“The Red and The White: A Family Saga of The American West” by Andrew Graybill (Liveright/W.W. Norton, 338 pages, $ 28.95)
Malcolm Clarke ranched on Prickly Pear Creek, south of Helena, Mont., where he ran cattle and lived with his wife, a Piegan Blackfoot Indian named Cutting Off Head Woman, whom Clarke had married while a factor for the American Fur Company working out of Fort Benton on the Missouri River.
Also on the ranch in August 1869 were Clarke’s son Horace and daughter Helen, both Metis, or “mixed breeds,” who lived in a bifurcated world suspended between the White and Piegan worlds of frontier Montana.
Malcolm Clarke was a successful and famous fur trader. He was recognized as a “friend” to the Indians. But he also had a temper and was known for his numerous violent encounters.
One of those encounters was with a young Piegan named Pete Owl Child, who had his own violent streak caused by anger at increasing white encroachment on Blackfeet land, Piegan grievances against Clarke’s company, and the cultural despair common to many younger Blackfeet warriors.
Pete Owl Child was a cousin to Horace and Helen, and his father was brother to Clarke’s wife. These facts make Malcolm Clarke’s murder by Pete Owl Child and his small raiding party one day in mid-August 1869 particularly grim.

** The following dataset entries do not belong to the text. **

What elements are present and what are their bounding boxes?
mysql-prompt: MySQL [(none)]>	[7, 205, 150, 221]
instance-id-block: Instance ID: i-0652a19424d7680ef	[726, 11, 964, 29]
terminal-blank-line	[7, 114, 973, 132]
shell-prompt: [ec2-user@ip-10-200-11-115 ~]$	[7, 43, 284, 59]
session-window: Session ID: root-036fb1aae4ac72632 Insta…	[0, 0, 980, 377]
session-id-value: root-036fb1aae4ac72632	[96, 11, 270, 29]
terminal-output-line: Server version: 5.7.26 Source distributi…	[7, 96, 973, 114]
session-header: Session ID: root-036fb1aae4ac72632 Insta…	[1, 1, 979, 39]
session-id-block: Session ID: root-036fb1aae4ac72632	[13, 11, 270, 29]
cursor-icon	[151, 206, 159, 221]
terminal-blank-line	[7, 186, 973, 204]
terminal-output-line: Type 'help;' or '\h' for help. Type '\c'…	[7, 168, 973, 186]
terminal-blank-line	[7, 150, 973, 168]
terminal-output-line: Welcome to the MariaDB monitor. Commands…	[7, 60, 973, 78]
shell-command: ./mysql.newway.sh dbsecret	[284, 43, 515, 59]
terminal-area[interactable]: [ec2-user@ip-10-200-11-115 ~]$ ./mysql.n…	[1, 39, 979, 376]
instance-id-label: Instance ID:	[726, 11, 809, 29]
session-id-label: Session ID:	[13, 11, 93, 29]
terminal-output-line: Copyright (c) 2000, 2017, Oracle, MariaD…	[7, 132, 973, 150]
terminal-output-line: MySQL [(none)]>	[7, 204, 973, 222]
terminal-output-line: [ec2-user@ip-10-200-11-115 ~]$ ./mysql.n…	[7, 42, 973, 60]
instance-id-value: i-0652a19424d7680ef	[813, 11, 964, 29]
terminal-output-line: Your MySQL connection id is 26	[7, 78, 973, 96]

Though shot in the face, Horace survived.
Andrew R. Graybill’s new book, “The Red and the White,” is a beautifully written and carefully researched account of the facts leading up to what is now known as the Marias Massacre in which more than 200 peaceful Piegans were killed by 400 heavily armed soldiers of the U.S. Second Cavalry before dawn on a cold winter day in January 1870. Among the armed men was Horace Clarke, half-Piegan.
Sanctioned by the infamous Indian killer William Sherman, the cavalry assembled under the command of Major Eugene Baker, an infamous drunkard. Riding against Mountain Chief’s Blackfeet band, Major Baker’s force paused at dawn on a bluff overlooking the Big Bend of the Marias River and saw a slumbering encampment. Unfortunately, the encampment was that of Heavy Runner’s people, mostly women and old men, whose loyalty was strictly to the Great Father in Washington. Baker was under orders to avoid conflict with Heavy Runner, but he attacked anyway, and four hours later 200 Indians were dead, many wounded, the camp burned, and survivors, including children, taken away. Mountain Chief’s band, camped a few miles downriver, escaped.
Graybill, a professor of history and director of the William P. Clements Center for Southwest Studies at Southern Methodist University, has written a gripping Western saga. But more, he has plumbed the depth of racial and generational conflict by means of previously unexamined archival material and interviews with descendants on both sides.
“The Red and the White” examines the fur trade, alcohol, disease and racial attitudes, all within the larger context of Western history and the Clarke family saga, which includes a look at the lives of Helen, Horace and their heirs. The book is beautifully made, stocked with vintage and original photographs, and contains a superb bibliography.
Western history buffs and general readers alike cannot fail to profit from a careful reading of its pages – dramatic, heartbreaking and wise. Major Baker, disgraced, died drunk and penniless.